LOS ANGELES (Reuters) - First-time Oscar host Jimmy Kimmel turned President Donald Trump into a comic foil in absentia at the Academy Awards on Sunday, poking fun at the political tumult roiling the United States and the world since the former reality TV star took office.
Aside from a string of running gags throughout the live telecast about Kimmel's faux feud with his long-time pal, actor Matt Damon, the 45th U.S. president proved to be Kimmel's favorite leitmotif.
In keeping with his signature deadpan, sardonic delivery, Kimmel's social commentary was pointed while restrained, and he wasted little time addressing the political furor that has loomed so large over the Hollywood awards season.
"This broadcast is being watched live by millions of Americans, and around the world in more than 225 countries that now hate us, and I think that is amazing," the late-night television star exclaimed shortly after stepping onto the stage of the Dolby Theatre in Hollywood.
Insisting he was at a loss for words to help unite a divided country, Kimmel exhorted viewers to make their own efforts at reconciliation by reaching out to political adversaries they knew personally to "have a positive, considerate conversation, not as liberals or conservatives, as Americans."
"If we could all do that, we could make America great again," he said, an allusion to Trump's own campaign slogan.
Kimmel also showed a willingness to tweak the motion picture academy for its own shortcomings, drawing a sly parallel between the criticism both the president and the Oscars have taken for a perceived lack of racial sensitivity.
"I want to say, 'Thank you, President Trump,'" he said. "I mean, remember last year when it seemed like the Oscars were racist?" he asked rhetorically in a reference to the #OscarsSoWhite controversy that clouded the Academy Awards in 2016.
The joke drew hearty laughter and applause from the star-studded audience in the hall, recognizing a renewed measure of racial balance in the awards after two straight years in which all the major acting categories shut out nominees of color.
Kimmel capped his monologue with a deliberately back-handed tribute to perennial Oscar nominee Meryl Streep, whose fiery denunciation of Trump at the Golden Globe Awards in January drew an angry Twitter retort from Trump calling her "one of the most over-rated actresses in Hollywood."
"From her mediocre early work in 'The Deer Hunter' and 'Out of Africa' to her underwhelming performances in 'Kramer vs. Kramer' and 'Sophie's Choice,' Meryl Streep has phoned it in for more than 50 films over the course of her lackluster career," Kimmel declared.
He then noted she was celebrating her 20th Oscar nomination - as best actress for "Florence Foster Jenkins" - before asking the audience to give an "undeserved round of applause" to the "highly overrated Meryl Streep." She got a standing ovation.
Later in the evening, Kimmel stoked the Streep-Trump theme further, sending a tweet back to the commander-in-chief with the message, projected on a large screen behind him: "Hey @realDonaldTrump. u up? ... #Merylsayshi."
Alluding to Trump's confrontations with the White House press corps, Kimmel also jokingly demanded that journalists from several news outlets leave the building, declaring, "We have no tolerance for fake news. Fake tans we love."

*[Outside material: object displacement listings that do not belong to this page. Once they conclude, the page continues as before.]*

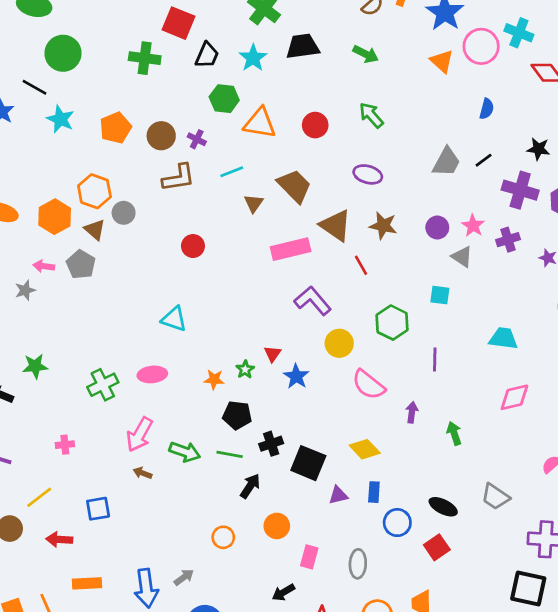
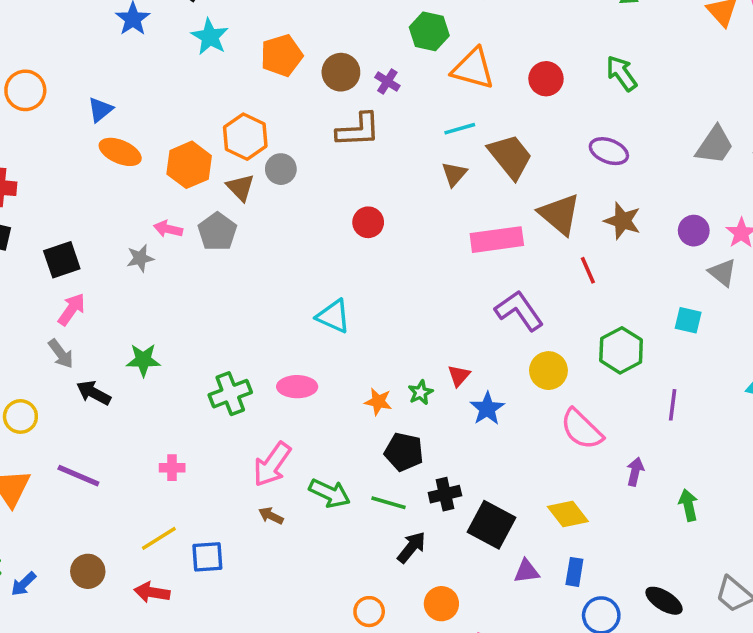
cyan line: (232, 172) -> (460, 129), moved
yellow line: (39, 497) -> (159, 538), moved

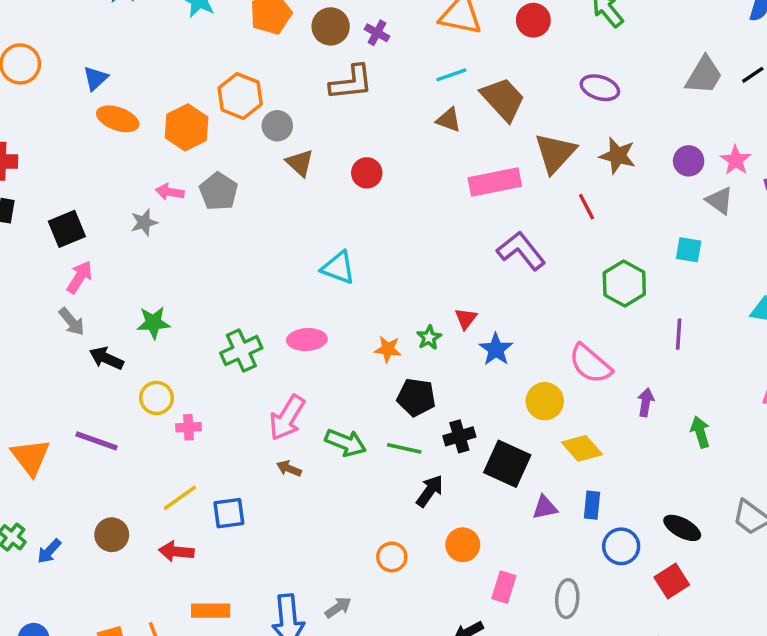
brown triangle: (454, 174) -> (449, 120), turned -48
brown triangle: (241, 187) -> (300, 163), moved
brown triangle: (560, 214) -> (555, 153), turned 36
yellow circle: (548, 371) -> (545, 401), moved
yellow circle: (20, 416) -> (157, 398), moved

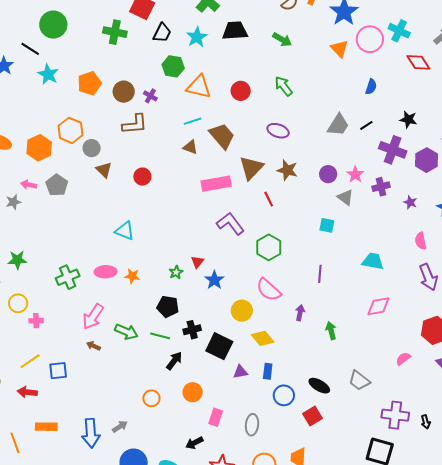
green hexagon: (624, 284) -> (269, 247), moved
orange star: (388, 349) -> (132, 276), moved

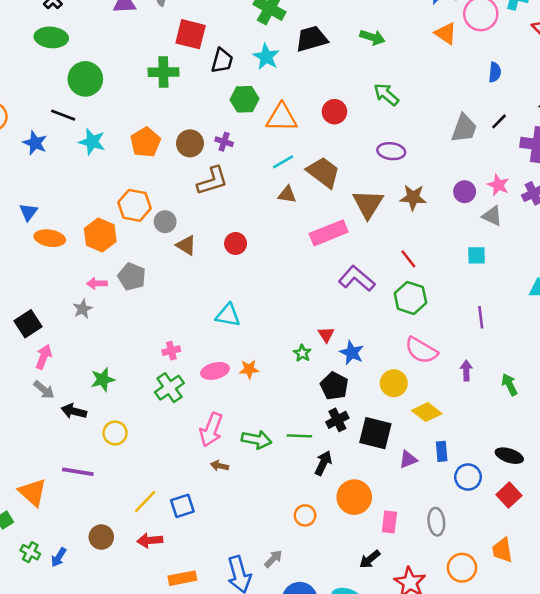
red line: (269, 199) -> (408, 259), moved
black pentagon: (168, 307) -> (334, 386), moved, turned 30
pink cross: (36, 321) -> (171, 351), moved
orange circle: (193, 392) -> (354, 497), size x1.4

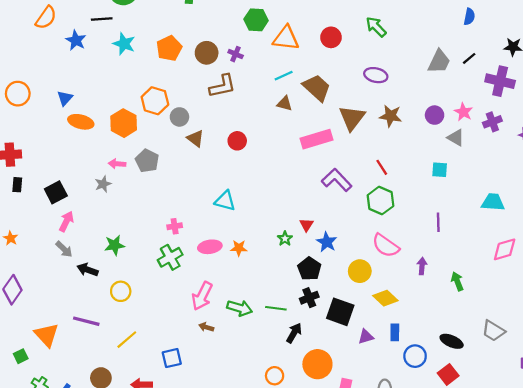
black line: (63, 115) -> (102, 19), turned -30
yellow line: (145, 501) -> (127, 340), moved

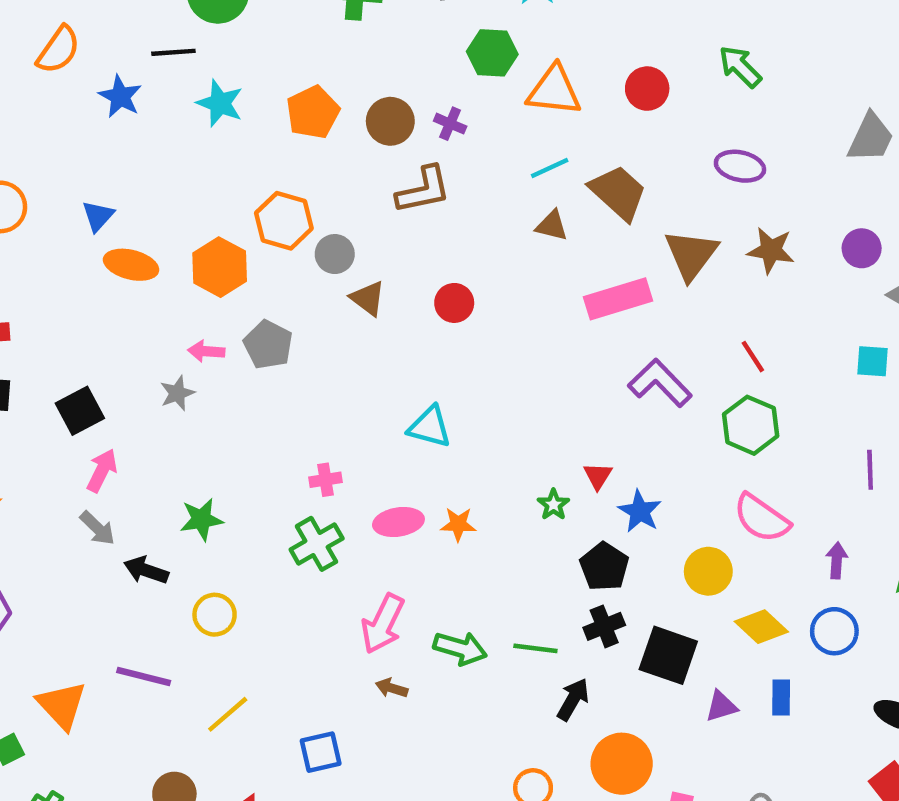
blue circle: (415, 356) -> (834, 631), moved

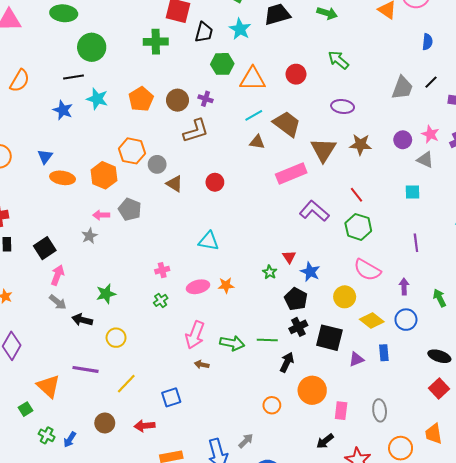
blue star: (120, 96) -> (63, 110), moved
green cross: (317, 544) -> (161, 300), size x0.6

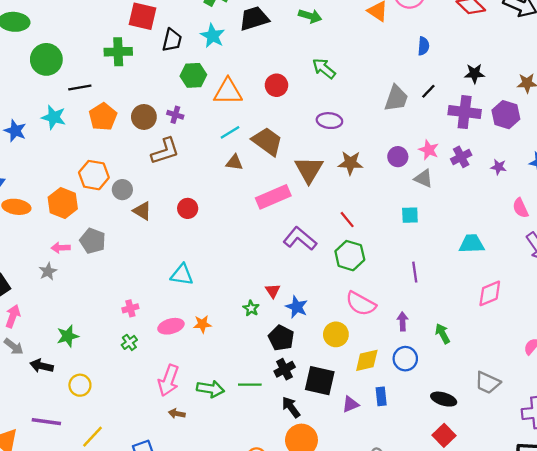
black line: (73, 77) -> (80, 87), moved
yellow diamond: (372, 321) -> (367, 360), turned -50
black arrow: (287, 362) -> (291, 407), moved, turned -60

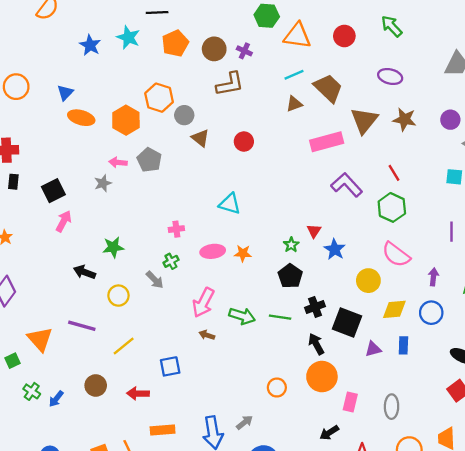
brown triangle: (234, 162) -> (294, 104), turned -36
black pentagon: (281, 338) -> (290, 276), moved
gray arrow: (14, 347) -> (155, 280), moved

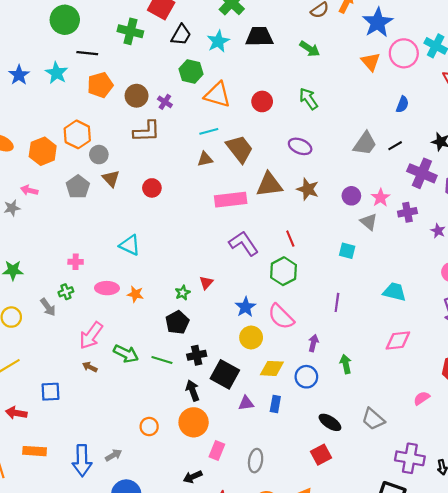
brown triangle: (364, 120) -> (269, 185), turned 36
gray pentagon: (149, 160) -> (78, 187), moved
blue star: (335, 249) -> (246, 307), moved

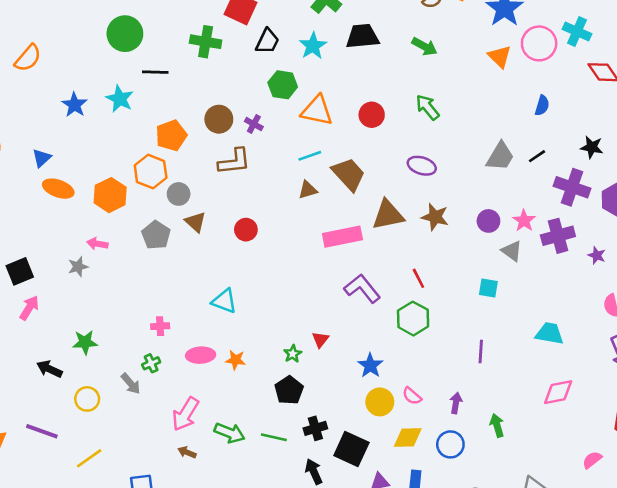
orange pentagon: (100, 85) -> (171, 135), moved
purple cross: (407, 212) -> (558, 236), size x1.4
pink semicircle: (281, 317) -> (412, 396), moved, size x0.6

The political barbs began flying after a breezy opening dance number led by Justin Timberlake, performing the Oscar-nominated song "Can't Stop the Feeling" from the animated film "Trolls."

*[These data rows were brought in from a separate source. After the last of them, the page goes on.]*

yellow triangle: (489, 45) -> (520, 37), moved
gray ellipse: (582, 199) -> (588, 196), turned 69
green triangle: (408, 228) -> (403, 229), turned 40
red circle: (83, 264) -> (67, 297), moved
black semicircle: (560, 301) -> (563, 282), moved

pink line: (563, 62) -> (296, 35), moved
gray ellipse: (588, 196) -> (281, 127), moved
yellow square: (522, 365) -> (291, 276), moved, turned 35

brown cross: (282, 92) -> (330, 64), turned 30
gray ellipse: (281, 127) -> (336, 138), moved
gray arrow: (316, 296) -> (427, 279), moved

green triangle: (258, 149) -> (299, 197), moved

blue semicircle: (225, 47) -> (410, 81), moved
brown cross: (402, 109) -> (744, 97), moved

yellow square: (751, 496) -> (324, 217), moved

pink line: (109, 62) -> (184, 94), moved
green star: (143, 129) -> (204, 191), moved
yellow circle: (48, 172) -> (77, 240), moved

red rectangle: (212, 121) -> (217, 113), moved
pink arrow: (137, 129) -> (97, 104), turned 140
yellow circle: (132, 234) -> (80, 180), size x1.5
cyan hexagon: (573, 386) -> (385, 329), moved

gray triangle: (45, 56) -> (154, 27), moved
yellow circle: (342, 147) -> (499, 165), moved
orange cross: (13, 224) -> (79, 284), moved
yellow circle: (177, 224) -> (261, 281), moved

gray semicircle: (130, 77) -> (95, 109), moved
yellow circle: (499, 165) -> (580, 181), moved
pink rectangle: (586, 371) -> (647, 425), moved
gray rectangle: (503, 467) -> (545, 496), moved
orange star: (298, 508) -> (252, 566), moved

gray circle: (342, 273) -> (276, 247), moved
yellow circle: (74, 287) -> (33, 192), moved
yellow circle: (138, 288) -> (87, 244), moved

The performance brought the attendees to their feet dancing. As they took their seats again, Timberlake welcomed Kimmel out to the stage.
"Oh good, I got a sitting ovation," he remarked dryly. Then, in a self-deprecating nod to the revolving door of one-time Oscar emcees in recent years, He added: "This is my first time here, and the way you people go through hosts, it's probably my last."
Through no apparent fault of his own, Kimmel's appearance will likely be remembered for the pandemonium surrounding the upset victory of "Moonlight" as best picture at the end of the night, in a stunning, unprecedented Oscar mix-up in which "La La Land" was first announced erroneously as the winner.
"I blame myself for this," Kimmel interjected. "I knew I would screw this show up."
Kimmel, 49, was tapped for the Oscar gig after two stints hosting television's Primetime Emmy Awards, most recently in 2016.
A 14-year veteran of ABC's "Jimmy Kimmel Live!", he is the third star of late-night broadcast TV to preside over Hollywood's highest honors, following in the footsteps of Johnny Carson of NBC's "The Tonight Show" and Kimmel's personal hero, David Letterman, then host of the CBS "Late Show."
Letterman, whose Oscar performance was widely panned, was never asked back.